You should normalize to the non phosphorylated protein. The best option should be to strip the membrane and use the same membrane for the phosphorylated and the non phosphorylated protein.

I prefer not to strip

Alternative 1: via the IR-linked secondary antibodies you can work with two colors and visualize the phospho-porteins X and all protein X at the same time

Altenative 2 : load two seperate gels. 1 for the phospho-protein X + a standard loading control and a second gel for all protien X + a standard loading control

I would also suggest to work with one blot- regardless whether you strip or work with two colours (in case you have the required equipment). If you use two separate blots there is always the possibility of technical variations between the two, which could generate missleading data.

Thank you for our answers.

We have small human samples that's why I could load only one or two gel but we a some protein of interest a the same molecular weight.

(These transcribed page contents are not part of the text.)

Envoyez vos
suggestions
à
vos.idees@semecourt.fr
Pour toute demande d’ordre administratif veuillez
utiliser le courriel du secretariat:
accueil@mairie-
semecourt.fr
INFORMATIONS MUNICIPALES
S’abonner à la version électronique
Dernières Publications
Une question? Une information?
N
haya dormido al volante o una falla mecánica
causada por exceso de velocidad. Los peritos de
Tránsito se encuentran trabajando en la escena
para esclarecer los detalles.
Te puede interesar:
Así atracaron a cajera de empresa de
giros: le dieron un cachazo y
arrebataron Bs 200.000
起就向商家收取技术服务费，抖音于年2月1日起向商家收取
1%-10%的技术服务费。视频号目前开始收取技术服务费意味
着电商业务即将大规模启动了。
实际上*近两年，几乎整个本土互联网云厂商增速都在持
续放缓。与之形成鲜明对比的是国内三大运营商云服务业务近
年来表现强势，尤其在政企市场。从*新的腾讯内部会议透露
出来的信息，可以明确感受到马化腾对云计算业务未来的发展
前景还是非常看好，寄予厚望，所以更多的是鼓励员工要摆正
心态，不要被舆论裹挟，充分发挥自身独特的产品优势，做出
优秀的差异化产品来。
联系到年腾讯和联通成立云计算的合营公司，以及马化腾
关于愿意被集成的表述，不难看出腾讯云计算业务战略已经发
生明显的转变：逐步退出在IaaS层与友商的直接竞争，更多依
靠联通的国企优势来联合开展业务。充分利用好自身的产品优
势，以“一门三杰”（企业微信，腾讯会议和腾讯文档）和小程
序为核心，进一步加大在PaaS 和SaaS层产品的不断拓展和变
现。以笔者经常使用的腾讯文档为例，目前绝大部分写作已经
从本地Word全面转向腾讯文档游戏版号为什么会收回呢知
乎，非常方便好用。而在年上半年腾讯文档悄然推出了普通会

We will use IR antibodies.

You can normalise to total protein per lane by coomassie staining your blots after youve probed with antibodies, or if you have reliable Ponceau S staining after transfer( this works better with nitrocellulose and semi dry transfer, for PVDF/wet transfer try coomassie after all antibody detection) . This means you can control for uneven transfer and we have found it more reliable than tubulin/actin etc, especially in muscle  where these can vary wildly between samples. The coomassie stain protocol we use is from this paper. http://pubs.acs.org/doi/abs/10.1021/pr1011476.

Good luck!

Dear Kate,

Staining protocols for normalization are indeed fine for normal proteins.

However, for a post-translational modification of a particular protein, you should preferably also take that particular protein in the equation.